Fondant makes it easy to build data preparation pipelines leveraging reusable components. Fondant provides a lot of components out of the box (overview, but you can also define your own custom components.

To make sure components are reusable, they should implement a single logical data processing step (like captioning images or removing Personal Identifiable Information [PII] from text.) If a component grows too large, consider splitting it into multiple separate components each tackling one logical part.

To implement a custom component, a couple of files need to be defined:

Fondant component specification#

Each Fondant component is defined by a specification which describes its interface. This specification is represented by a single fondant_component.yaml file. See the component specification page for info on how to write the specification for your component.

Main.py script#

The core logic of the component should be implemented in a main.py script in a folder called src. The logic should be implemented as a class, inheriting from one of the base Component classes offered by Fondant. There are three large types of components:

  • LoadComponent: Load data into your pipeline from an external data source
  • TransformComponent: Implement a single transformation step in your pipeline
  • WriteComponent: Write the results of your pipeline to an external data sink

The easiest way to implement a TransformComponent is to subclass the provided PandasTransformComponent. This component streams your data and offers it in memory-sized chunks as pandas dataframes.

import pandas as pd
from fondant.component import PandasTransformComponent


class ExampleComponent(PandasTransformComponent):

    def __init__(self, *, argument1, argument2, **kwargs) -> None:
        """
        Args:
            argumentX: An argument passed to the component
        """
        # Initialize your component here based on the arguments

    def transform(self, dataframe: pd.DataFrame) -> pd.DataFrame:
        """Implement your custom logic in this single method
        Args:
            dataframe: A Pandas dataframe containing one partition of your data
        Returns:
            A pandas dataframe containing the transformed data
        """

The __init__ method is called once for each component class with custom arguments defined in the args section of the component specification.) This is a good place to initialize resources and costly initializations such as network connections, models, parsing a config file, etc. By doing so, you can effectively prevent the redundant re-initialization of resources each time the transform method is invoked.

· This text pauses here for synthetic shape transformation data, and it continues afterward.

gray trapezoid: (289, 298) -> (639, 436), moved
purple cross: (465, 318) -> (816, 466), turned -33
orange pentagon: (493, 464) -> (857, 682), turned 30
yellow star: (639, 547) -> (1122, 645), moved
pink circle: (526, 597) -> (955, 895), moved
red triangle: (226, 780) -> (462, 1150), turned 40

The transform method is called multiple times, each time containing a pandas dataframe with a partition of your data loaded in memory.

The dataframes passed to the transform method contains the data specified in the consumes section of the component specification. If a component defines that it consumes an image field, this data can be accessed using dataframe["image"].

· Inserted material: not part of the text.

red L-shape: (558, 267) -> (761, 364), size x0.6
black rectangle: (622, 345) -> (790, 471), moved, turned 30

The transform method should return a single dataframe, with the columns complying to the schema defined by the produces section of the component specification.

Note that the main.py script can be split up into several Python scripts in case it would become prohibitively long. See the prompt based LAION retrieval component as an example: the CLIP client itself is defined in a separate script called clip_client, which is then imported in the main.py script.

Dockerfile#

The Dockerfile defines how to build the component into a Docker image. An example Dockerfile is defined below.

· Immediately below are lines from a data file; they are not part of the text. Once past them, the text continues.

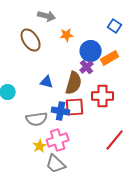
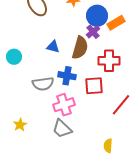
red square: (75, 107) -> (94, 86), moved
yellow star: (40, 146) -> (20, 125), moved

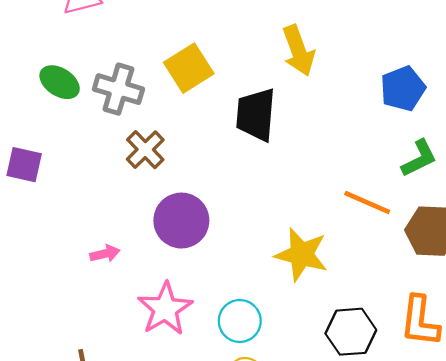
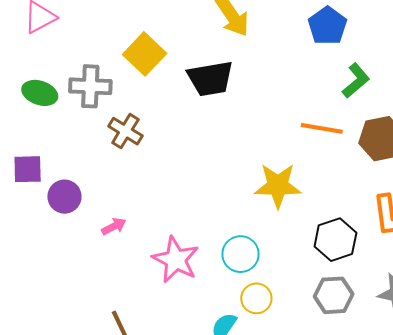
black trapezoid: (256, 115) -> (210, 79), turned -90
purple circle: (181, 221) -> (64, 197), moved, size x0.7

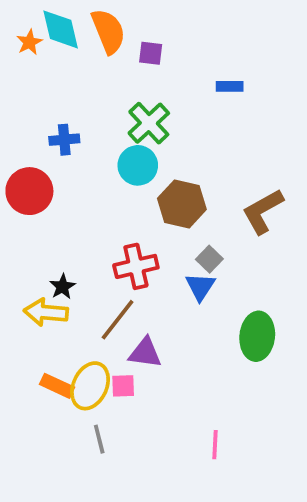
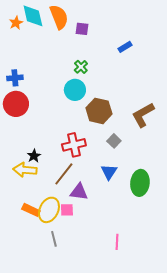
blue rectangle: (230, 86) -> (125, 47), turned -32
green cross: (149, 123) -> (81, 67), size x0.6
blue cross: (64, 140) -> (15, 78), moved
blue triangle: (200, 287) -> (109, 172), moved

FROM --platform=linux/amd64 python:3.8-slim

# install requirements
COPY requirements.txt ./
RUN pip3 install --no-cache-dir -r requirements.txt

# Set the working directory to the component folder
WORKDIR /component/src

# Copy over src-files and spec of the component
COPY src/ .

ENTRYPOINT ["fondant", "execute", "main"]

Requirements.txt#

A requirements.txt file lists the Python dependencies of the component. Note that any Fondant component will always have Fondant[component] as the minimum requirement. It's important to also pin the version of each dependency to make sure the component remains working as expected. Below is an example of a component that relies on several Python libraries such as Pillow, PyTorch and Transformers.

fondant[component]
Pillow==10.0.1
torch==2.0.1
transformers==4.29.2

Refer to this section to find out how to build and publish your components to use them in your own pipelines.